Mentre negli anni '10 e '20 negli Stati Uniti si mette in scena «l'uomo effeminato, simbolo della debolezza, che paga per tutti diventando il capro espiatorio delle attività omoerotiche», a Berlino negli stessi anni nasce il primo movimento di Liberazione Gay e nel 1919 in Germania viene prodotto “Anders als die Anderen” (Diverso dagli altri) diretto da Richard Oswald e Magnus Hirschfeld: il primo film in cui l'omosessualità viene affrontata senza pregiudizi.

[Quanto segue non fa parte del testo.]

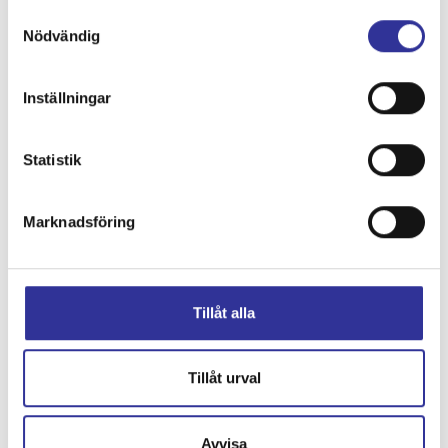
Samtyckesval
Nödvändig
Inställningar
Avgångs- och ankomsttider
Statistik
Karta
Marknadsföring
Tillåt alla
Tillåt urval
Avvisa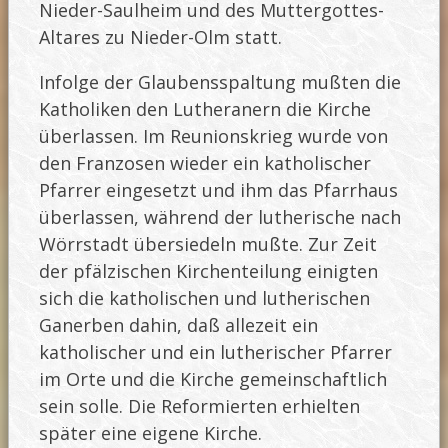
Nieder-Saulheim und des Muttergottes-
Altares zu Nieder-Olm statt.
Infolge der Glaubensspaltung mußten die
Katholiken den Lutheranern die Kirche
überlassen. Im Reunionskrieg wurde von
den Franzosen wieder ein katholischer
Pfarrer eingesetzt und ihm das Pfarrhaus
überlassen, während der lutherische nach
Wörrstadt übersiedeln mußte. Zur Zeit
der pfälzischen Kirchenteilung einigten
sich die katholischen und lutherischen
Ganerben dahin, daß allezeit ein
katholischer und ein lutherischer Pfarrer
im Orte und die Kirche gemeinschaftlich
sein solle. Die Reformierten erhielten
später eine eigene Kirche.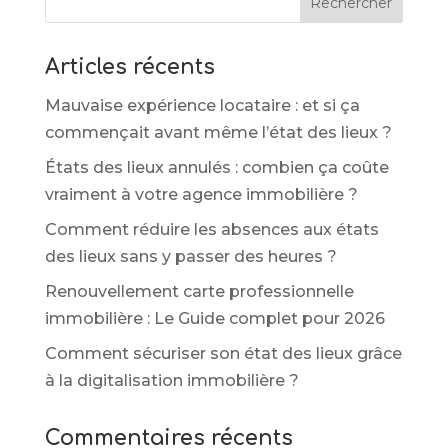
Rechercher
Articles récents
Mauvaise expérience locataire : et si ça
commençait avant même l’état des lieux ?
États des lieux annulés : combien ça coûte
vraiment à votre agence immobilière ?
Comment réduire les absences aux états
des lieux sans y passer des heures ?
Renouvellement carte professionnelle
immobilière : Le Guide complet pour 2026
Comment sécuriser son état des lieux grâce
à la digitalisation immobilière ?
Commentaires récents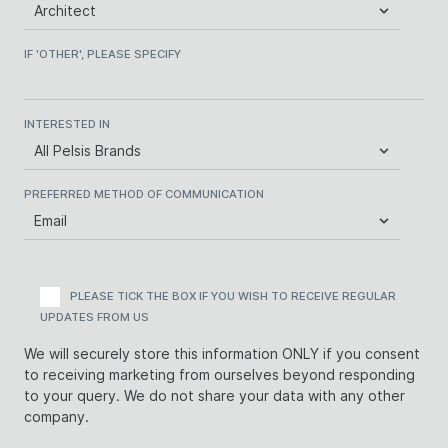
IF 'OTHER', PLEASE SPECIFY
INTERESTED IN
PREFERRED METHOD OF COMMUNICATION
PLEASE TICK THE BOX IF YOU WISH TO RECEIVE REGULAR
UPDATES FROM US
We will securely store this information ONLY if you consent
to receiving marketing from ourselves beyond responding
to your query. We do not share your data with any other
company.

Tra la fine degli anni '20 e l'inizio dei '30 «l'arrivo del sonoro introdusse un nuovo elemento di realismo sullo schermo e i guardiani della morale pubblica cominciarono a far sentire il loro peso minaccioso sull'industria cinematografica». Le leggi di censura divennero a poco a poco sempre più invasive fino a che, nel 1930, con la creazione del Motion Picture Production Code (passato alla storia come codice Hays), l'industria cinematografica trova il modo di proteggersi dalla censura esterna dandosi un'autoregolamentazione.

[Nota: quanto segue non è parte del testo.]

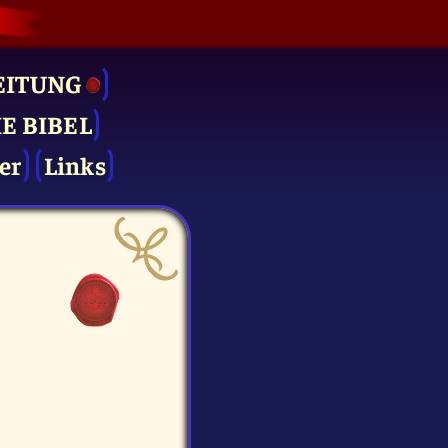
EITUNG
IE BIBEL
er
Links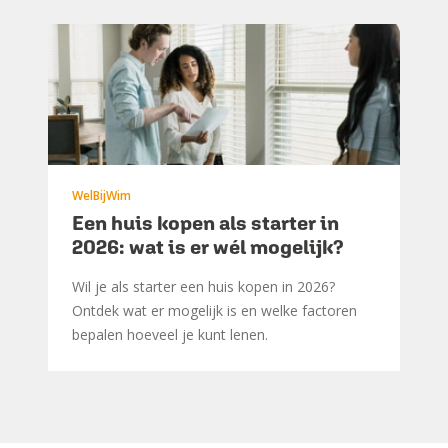
WelBijWim
Een huis kopen als starter in
2026: wat is er wél mogelijk?
Wil je als starter een huis kopen in 2026?
Ontdek wat er mogelijk is en welke factoren
bepalen hoeveel je kunt lenen.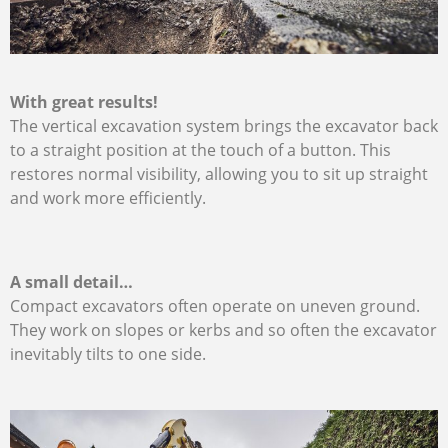
With great results!
The vertical excavation system brings the excavator back
to a straight position at the touch of a button. This
restores normal visibility, allowing you to sit up straight
and work more efficiently.
A small detail…
Compact excavators often operate on uneven ground.
They work on slopes or kerbs and so often the excavator
inevitably tilts to one side.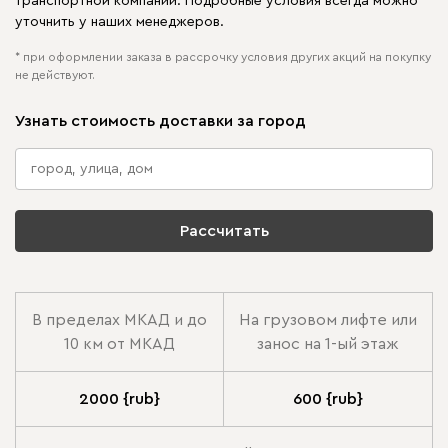
транспортной компании. Подробные условия всегда можно
уточнить у наших менеджеров.
* при оформлении заказа в рассрочку условия других акций на покупку
не действуют.
Узнать стоимость доставки за город
Рассчитать
В пределах МКАД и до
На грузовом лифте или
10 км от МКАД
занос на 1-ый этаж
2000 {rub}
600 {rub}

Durante gli anni '30, '40 e '50, una società ossessionata dal mantenimento dei ruoli sessuali codificati dà enorme potere all'attività censoria incidendo pesantemente sul lavoro di registi, autori e sceneggiatori. Vito Russo però segue il filo sottile - singole scene, sequenze, brandelli di dialoghi - che di film in film rivela la vitalità dello sguardo omosessuale, e rintraccia la presenza di un'«altra storia» all'interno della struttura narrativa del film: così attori come Greta Garbo in “La regina Cristina” (1933) di Rouben Mamoulian, Marlene Dietrich in “Marocco” (1930) di J. von Sternberg, Lauren Bacall in “Chimere” (1950) di Michael Curtiz, S. Boyd e C. Heston in “Ben-Hur” (1959) di W. Wyler, diventano vere e proprie icone per il mondo gay.

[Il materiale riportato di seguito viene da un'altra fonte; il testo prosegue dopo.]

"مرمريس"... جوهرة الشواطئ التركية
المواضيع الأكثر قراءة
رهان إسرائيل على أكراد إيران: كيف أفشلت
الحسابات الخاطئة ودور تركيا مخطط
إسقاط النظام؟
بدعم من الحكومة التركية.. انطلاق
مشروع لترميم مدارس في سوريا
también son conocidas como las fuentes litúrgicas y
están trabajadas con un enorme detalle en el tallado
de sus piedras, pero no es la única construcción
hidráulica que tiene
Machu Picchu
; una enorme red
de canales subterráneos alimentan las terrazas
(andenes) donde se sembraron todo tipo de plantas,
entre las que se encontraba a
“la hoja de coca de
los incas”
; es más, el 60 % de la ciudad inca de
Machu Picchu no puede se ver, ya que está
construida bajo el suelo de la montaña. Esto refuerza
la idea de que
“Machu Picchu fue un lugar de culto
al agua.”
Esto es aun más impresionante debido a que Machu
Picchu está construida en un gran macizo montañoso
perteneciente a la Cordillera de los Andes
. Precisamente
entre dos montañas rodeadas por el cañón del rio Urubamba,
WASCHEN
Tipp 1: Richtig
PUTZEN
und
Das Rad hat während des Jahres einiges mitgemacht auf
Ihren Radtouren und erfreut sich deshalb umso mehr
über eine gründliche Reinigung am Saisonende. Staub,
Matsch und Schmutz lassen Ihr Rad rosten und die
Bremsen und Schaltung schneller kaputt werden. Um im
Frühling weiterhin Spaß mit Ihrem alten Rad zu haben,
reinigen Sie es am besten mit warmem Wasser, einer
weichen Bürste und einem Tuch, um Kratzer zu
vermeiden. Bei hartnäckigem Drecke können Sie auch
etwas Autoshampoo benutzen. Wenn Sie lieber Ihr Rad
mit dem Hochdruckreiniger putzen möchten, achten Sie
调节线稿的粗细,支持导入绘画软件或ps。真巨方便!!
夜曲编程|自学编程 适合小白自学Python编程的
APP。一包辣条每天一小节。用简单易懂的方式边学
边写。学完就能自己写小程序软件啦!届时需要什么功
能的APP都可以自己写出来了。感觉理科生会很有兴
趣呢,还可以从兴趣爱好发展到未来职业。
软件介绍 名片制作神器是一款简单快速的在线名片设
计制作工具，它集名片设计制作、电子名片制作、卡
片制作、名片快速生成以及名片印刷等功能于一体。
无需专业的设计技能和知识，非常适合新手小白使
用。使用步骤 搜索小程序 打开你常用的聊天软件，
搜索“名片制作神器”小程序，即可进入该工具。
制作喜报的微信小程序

Nei tardi anni '50 la paura dell'omosessualità da origine a film in cui «l'obbligo di uniformarsi, e di nascondere ogni sensibilità segreta per paura della parola “diverso”, era un elemento ricorrente»: “Té e simpatia” (1956) di V. Minnelli, “Gioventù bruciata” (1955) di N. Ray, “Improvvisamente l'estate scorsa” (1959) di J. L. Mankiewicz, sono film in cui l'omosessualità, se non rifiutata e corretta, viene punita con l'emarginazione o la morte. Una delle ultime sceneggiature a venire rimaneggiata pesantemente prima della modifica del codice è “Spartacus” (1960) di Stanley Kubrick: il 3 ottobre 1961 su pressione di O. Preminger, che dava voce ai fermenti più progressisti della società, il codice abolisce la norma secondo cui la «devianza sessuale» non può essere argomento di film.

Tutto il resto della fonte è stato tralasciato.